Businesses face penalties of up to $66,000 per breach if they fall foul of the complex migration laws – see our top story about the penalties and how to avoid them.
Meanwhile, the Australian Chamber of Commerce and Industry has called on the Federal Government to introduce a new visa category to allow employers to import unskilled foreign workers, The Australian Financial Review reports today.
ACCI says many businesses are suffering because they cannot find Australians to fill unskilled job vacancies.
– Mike Preston
Do not keep calling!
Some telemarketers have kept on ringing. When people have protested that they put their names on the Do Not Call Register the first day it was up, the telemarketers have pointed out that the grace period means they still cannot be fined.
That ends next week. Veronica Scott, senior associate in communications at Minter Ellison, says that businesses can be fined from 30 June onwards.

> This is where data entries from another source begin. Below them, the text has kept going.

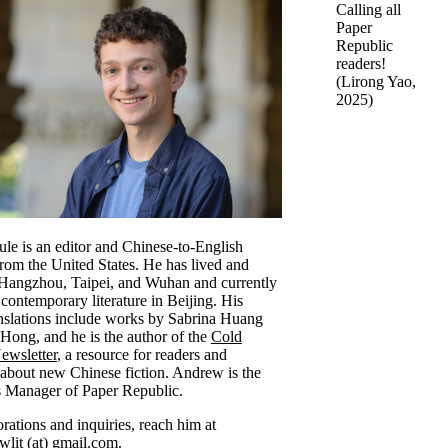
Calling all
Paper
Republic
readers!
(
Lirong Yao
,
2025)
e is an editor and Chinese-to-English
 from the United States. He has lived and
 Hangzhou, Taipei, and Wuhan and currently
 contemporary literature in Beijing. His
ranslations include works by Sabrina Huang
Hong, and he is the author of the
Cold
wsletter
, a resource for readers and
s about new Chinese fiction. Andrew is the
 Manager of Paper Republic.
rations and inquiries, reach him at
lit (at) gmail.com.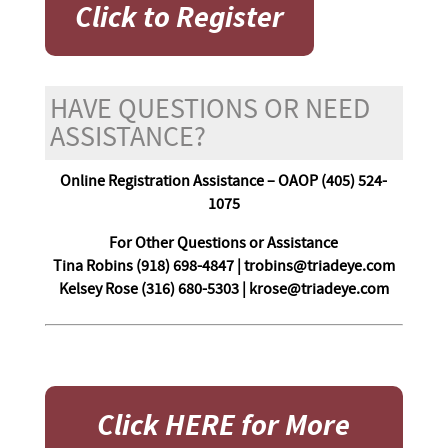
Click to Register
HAVE QUESTIONS OR NEED
ASSISTANCE?
Online Registration Assistance – OAOP (405) 524-
1075
For Other Questions or Assistance
Tina Robins (918) 698-4847 | trobins@triadeye.com
Kelsey Rose (316) 680-5303 | krose@triadeye.com
Click HERE for More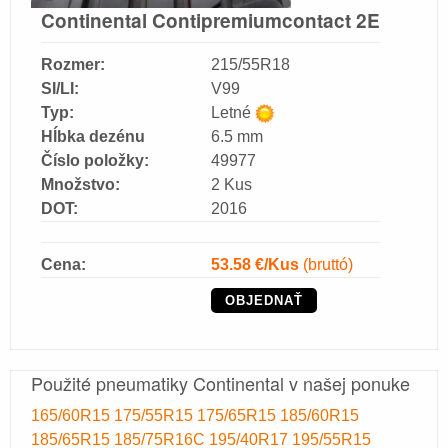
Continental Contipremiumcontact 2E
Rozmer:
215/55R18
SI/LI:
V99
Typ:
Letné
Hĺbka dezénu
6.5 mm
Číslo položky:
49977
Množstvo:
2 Kus
DOT:
2016
Cena:
53.58
€/Kus
(bruttó)
OBJEDNAŤ
Použité pneumatiky Continental v našej ponuke
165/60R15
175/55R15
175/65R15
185/60R15
185/65R15
185/75R16C
195/40R17
195/55R15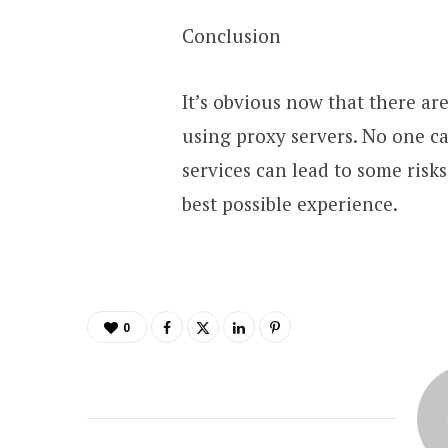
Conclusion
It’s obvious now that there a
using proxy servers. No one ca
services can lead to some risks
best possible experience.
0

She says clients are still trying to come to terms with the rules, with the main questions being asked around inferred consent and expressed consent.
Expressed consent given by a client to be rung even when their number is on the list, expires after three months unless it is clearly stated otherwise. Inferred consent is a more murky area depending on the relationship the business had with the client previously.
For example if a client makes an appointment every year to get their eyes checked, it is reasonably assumed to be inferred consent, she says.
“Other questions being asked by companies is the necessity to have a list washed every single time they call. Businesses will need to have complete databases that have all this information with the last person of contact, why they were contacted, whether their number is on the register and whether there is a contract.”
She says companies are asking about alternative methods of communications such as direct mail. “But you have to be very careful with email and SMS because of spam laws.”
She says letters are the last frontier. “But you also have to look at what is the most effective way to communicate and ask how can I phone or email without breaking the law.”
– Amanda Gome
Telstra to relaunch its mobile strategy
Australian telco Telstra is about to relaunch its mobile telephone retailing strategy, reports The Australian Financial Review.
Under the new plan, to be lead by Andy Ellis, formerly of British home entertainment retailer Dixons, Telstra has opened 70 new shops over 10 months, giving it a national network of 300 shops.
Telstra’s contract with Crazy John’s is terminated from 30 June. The main resellers will be Fone Zone, JB Hi-Fi, Mr Digital and PrePaid Partners.
– Jacqui Walker
Dodo offers internet for free
Telco Dodo has announced plans to provide free internet access for customers of its telephone service, which has a minimum cost of $32.90 a month; download limits would apply.
Dodo, which relies on wholesale access via PowerTel, Singtel Optus and Telstra, has rejected suggestions that the decision could deliver the sort of problems “dot-com” groups such as FreeISP, FreeNet, FreeOnline, Global Freeway and GoConnect had in the past.
– Jacqui Walker
Economy round up
The Australian dollar just can’t quite seem to make the magical US85c mark. At 12.15pm, the dollar is trading at US84.69c, not far from the 18-year high of US84.77c achieved in June this year, but not quite up around the US85c mark.
Our cousins across the Tasman did better yesterday. The Kiwi reaching a 22-year high of 76.6c against the US dollar.
The S&P/ASX 200 is down slightly to 6366.4 at 12.15pm, down 0.3% on yesterday’s close.